Lynn Stegner’s books include the novels, Undertow and Fata Morgana, both nominated for the National Book Award and the Pulitzer Prize, and Because a Fire Was in My Head, Faulkner Award for Best Novel, a 2007 Literary Ventures Selection, and a New York Times Editors’ Choice.  Her novella triptych, Pipers at the Gates of Dawn, was awarded a Faulkner Society’s Gold Medal.  She has been the recipient of fellowships from the Western States Arts Council and the National Endowment for the Arts, as well as a Fulbright Scholarship.  The anthology, West of 98:  Living and Writing the New American West, which she co-edited and introduced, was published in September 2011; and she has recently completed a volume of stories entitled For All the Obvious Reasons.  Currently at work on a new novel, she divides her time between San Francisco, California and Greensboro, Vermont.

FICTION PRIZE FINALISTS

“Psychopathia Sexualis: A Coming of Age Story” by Jessica Alexander of Salt Lake City, Utah

“The Horse on the Skyscraper” by Judith E. Johnson of Bloomfield, New Jersey

This year’s finalists’ short stories will appear in TTR vol. 9/2013.
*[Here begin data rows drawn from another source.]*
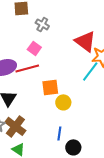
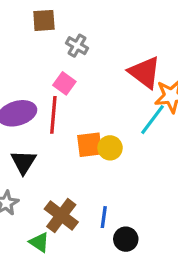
red line: (27, 68) -> (53, 115), turned -70
yellow circle: (63, 102) -> (110, 148), moved
brown cross: (15, 126) -> (61, 216), moved

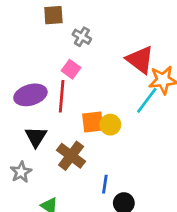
brown cross: (61, 216) -> (71, 156), moved

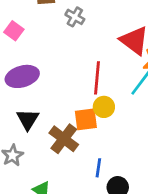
pink square: (71, 69) -> (14, 31), moved
red line: (62, 96) -> (97, 78), moved
orange square: (93, 122) -> (86, 119), moved

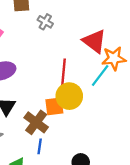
yellow circle: (104, 107) -> (69, 96), size x1.5
blue line: (98, 168) -> (40, 146), moved

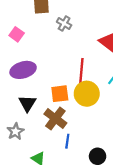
orange square: (54, 106) -> (60, 94), moved
blue line: (40, 146) -> (67, 141), moved

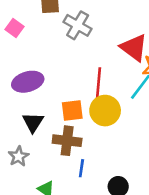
gray cross: (64, 24) -> (78, 25), size x1.5
pink square: (17, 34) -> (15, 28), moved
brown cross: (55, 118) -> (67, 141), turned -30

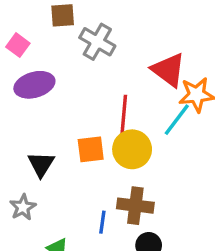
purple ellipse: (28, 82) -> (34, 85), moved
brown cross: (67, 141) -> (135, 206), moved

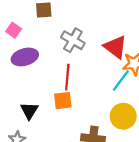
gray cross: (97, 42) -> (73, 40), moved
red line: (124, 115) -> (67, 77), moved
yellow circle: (132, 149) -> (123, 116), moved

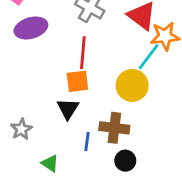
black triangle: (29, 111) -> (68, 109), moved
yellow circle: (123, 116) -> (132, 85), moved

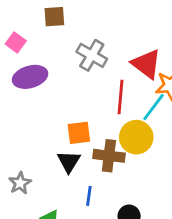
red line: (83, 53) -> (120, 97), moved
brown cross: (114, 128) -> (109, 156), moved

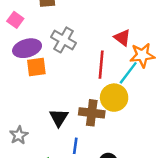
gray cross: (92, 55) -> (64, 40), moved
red triangle: (146, 64) -> (122, 38), size x0.7
orange square: (79, 133) -> (36, 67), moved

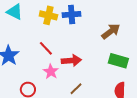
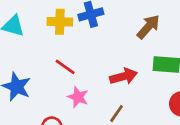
red arrow: (71, 61) -> (124, 76), moved

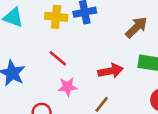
pink star: (78, 97) -> (68, 87), turned -30

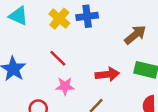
yellow cross: (56, 17) -> (59, 19), turned 30

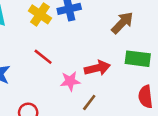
pink star: (65, 86) -> (70, 81), moved

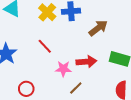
brown arrow: (122, 23) -> (98, 28), moved

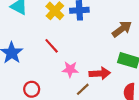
brown arrow: (98, 28) -> (122, 29), moved
red arrow: (86, 62) -> (100, 73), moved

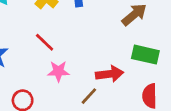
pink star: (70, 69) -> (58, 71), moved

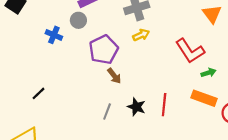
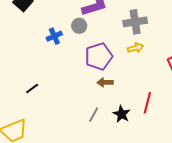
blue cross: (54, 35) -> (54, 36), turned 35
brown arrow: (114, 76) -> (105, 82), turned 119
red line: (164, 105) -> (147, 103), moved

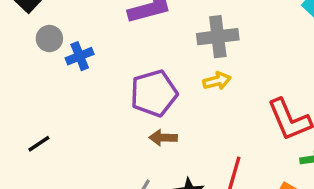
gray circle: (79, 26) -> (49, 39), moved

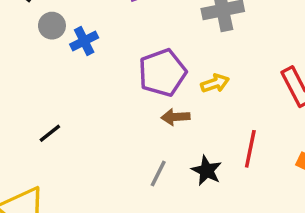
yellow arrow: (217, 81) -> (215, 83), moved

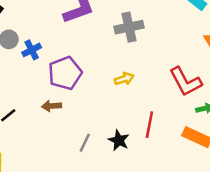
purple pentagon: (162, 73) -> (65, 73), moved
brown arrow: (176, 117) -> (52, 106), moved

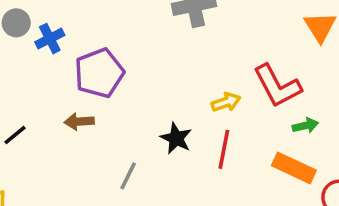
yellow arrow: (124, 79) -> (226, 102), moved
black star: (119, 140) -> (176, 138), moved

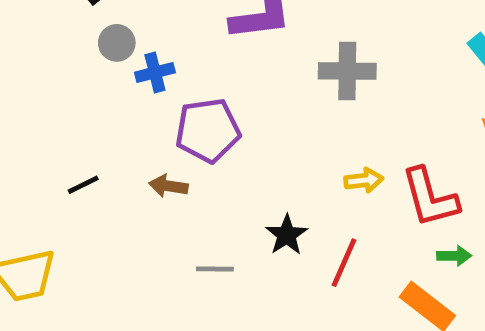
yellow arrow: (226, 102) -> (364, 180), moved
gray line: (128, 176) -> (215, 269), turned 52

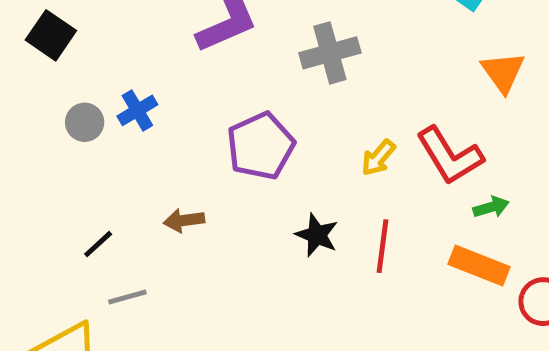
gray circle: (117, 43) -> (85, 122), moved
purple pentagon: (208, 130) -> (261, 146), moved
yellow arrow: (364, 180) -> (378, 158), turned 153
gray line: (215, 269) -> (127, 297), moved

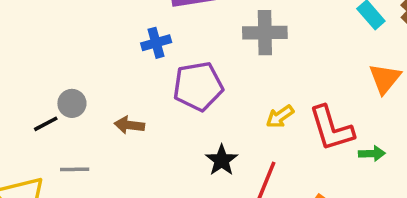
blue cross: (137, 110) -> (156, 43), moved
gray circle: (85, 122) -> (72, 103), moved
green arrow: (491, 207) -> (372, 154), moved
black line: (98, 244) -> (46, 124), moved

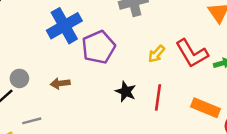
blue cross: (156, 43) -> (64, 26), size x1.8

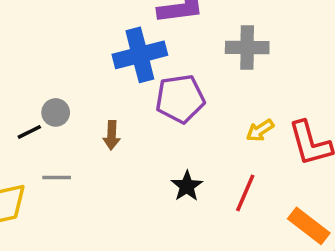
brown arrow: (60, 83) -> (112, 135), turned -96
black star: (126, 92) -> (187, 186), moved

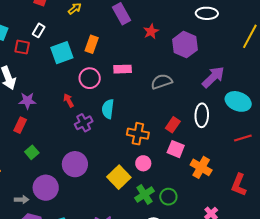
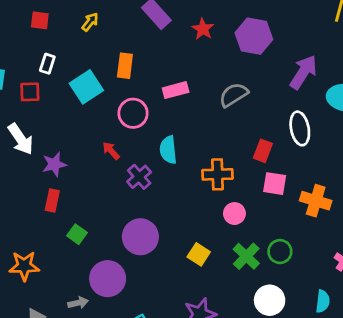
yellow square: (119, 177) -> (199, 254), moved, size x0.7

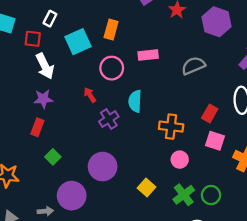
white arrow: (21, 139) -> (45, 66), moved

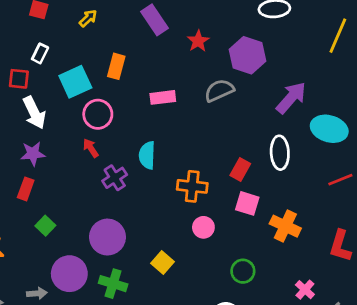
gray semicircle: (193, 66) -> (219, 90), moved
pink circle: (112, 68) -> (98, 114), moved
green cross: (184, 195) -> (113, 284), moved, turned -35

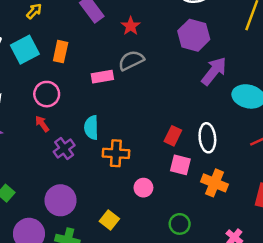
purple hexagon: (248, 55) -> (194, 35), moved
cyan square: (75, 82) -> (25, 50), moved
gray semicircle: (219, 90) -> (131, 60), moved
white ellipse: (280, 153) -> (207, 138), moved
orange cross: (192, 186) -> (116, 153), moved

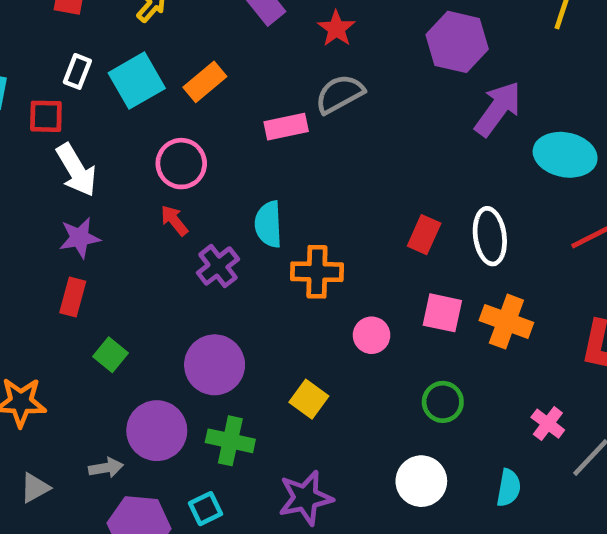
orange rectangle: (61, 52) -> (205, 82), turned 40
pink square: (180, 165) -> (442, 313), moved

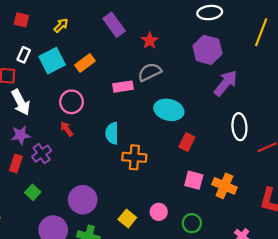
cyan ellipse: (565, 155) -> (169, 110), moved
white ellipse: (490, 236) -> (239, 127), moved
purple cross: (218, 266) -> (42, 154), moved
pink circle: (372, 335) -> (159, 212), moved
Caroline Crew, 2013 TTR Poetry Prize Winner

2013 TUSCULUM REVIEW POETRY PRIZE WINNER

Judge Nate Pritts has chosen “I Am Not Against Ambience” by Caroline Crew of Northampton, Mass. as winner of our 2013 prize in poetry.  “Rogue,” for which Stegner will receive a $1,000 cash award, will appear in TTR vol. 9/2013.

Of the winning poem, Pritts writes: “Caroline Crew’s ‘I Am Not Against Ambience’ proceeds by way of inversion, giving only so as to take away, through mistakes & repetition, stumbling through the dumb human ways we create systems only to watch them fall apart, to watch them “ghost & repeat.”  In so doing, the poem opens up a wide range of feeling that not only notates a common emotional drama but enlarges our understanding of it.  I’m grateful for that.”

Caroline Crew edits ILK. Her poems have appeared in PANK, Salt Hill, and Yalobusha Review, among others. She lives between Old England and New England.

POETRY PRIZE FINALISTS

“Aubade” by Erin L. Miller of Sagamore Hills, Ohio

“Physics” by Nate Pillman of Ames, Iowa

“The Better to See You My Dear” by Ashley Seitz Kramer of Salt Lake City, Utah

“Safe in the Ground” by Leslie Williams of Newton, Massachusetts

This year’s finalists’ poems will appear in TTR vol. 9/2013.

2013 CONTEST JUDGES

 

FICTION:  KATE BERNHEIMER

Kate Bernheimer has been called “one of the living masters of the fairy tale” by Tin House, and is the author of four books of fiction, most recently the final novel in a trilogy, The Complete Tales of Lucy Gold (FC2 2011), and Horse, Flower, Bird, a collection of stories with illustrations by Rikki Ducornet (Coffee House Press 2010).  She has edited three anthologies including the World Fantasy Award winning My Mother She Killed Me, My Father He Ate Me: Forty New Fairy Tales (Penguin 2010).  She teaches in the MFA Program at the University of Arizona, and is founding and acting editor of Fairy Tale Review.

POETRY:  NATE PRITTS

Nate Pritts is the author of five books of poetry, most recently Sweet Nothing which Publishers Weekly describes as “both baroque and irreverent, banal and romantic, his poems […] arrive at a place of vulnerability and sincerity.”  POETRY Magazine called his third book, The Wonderfull Yeare, “rich, vivid, intimate, & somewhat troubled” while The Rumpus called Big Bright Sun, his fourth book, “a textual record of mistakes made and insights gleaned…[in] a voice that knows its part in self-destruction.”  His poetry & prose have been widely published, both online & in print & on barns, at places like Southern ReviewForklift, OhioCourt GreenGulf CoastBoston ReviewRain Taxi where he frequently contributes reviews. The founder & principal editor of H_NGM_N, an online journal & small press, he lives in Syracuse, New York.

The editors wish to thank all who entered this year’s contest. We will post details and announce final judges for our 2014 contests on our website over the summer.